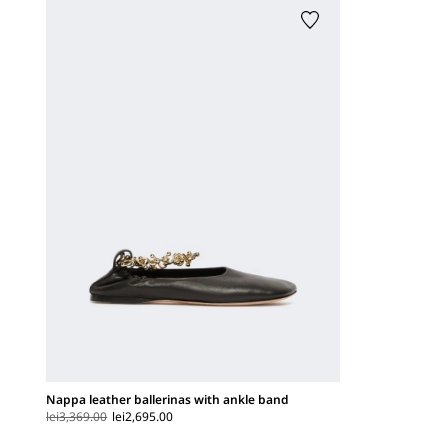
Nappa leather ballerinas with ankle band
lei3,369.00
lei2,695.00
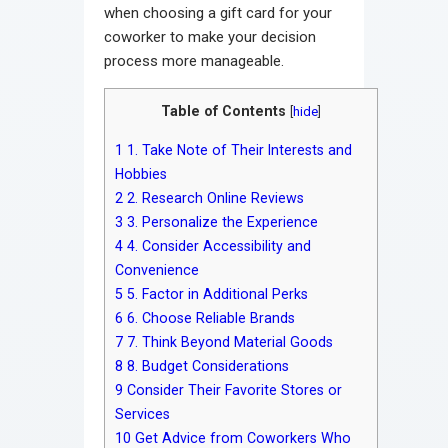
when choosing a gift card for your
coworker to make your decision
process more manageable.
Table of Contents
[
hide
]
1
1. Take Note of Their Interests and
Hobbies
2
2. Research Online Reviews
3
3. Personalize the Experience
4
4. Consider Accessibility and
Convenience
5
5. Factor in Additional Perks
6
6. Choose Reliable Brands
7
7. Think Beyond Material Goods
8
8. Budget Considerations
9
Consider Their Favorite Stores or
Services
10
Get Advice from Coworkers Who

▸ ABOUT THIS TASK
Line count for "your": report how many lines in the data above include it, with no other words.

▸ EXPECTED ANSWER
2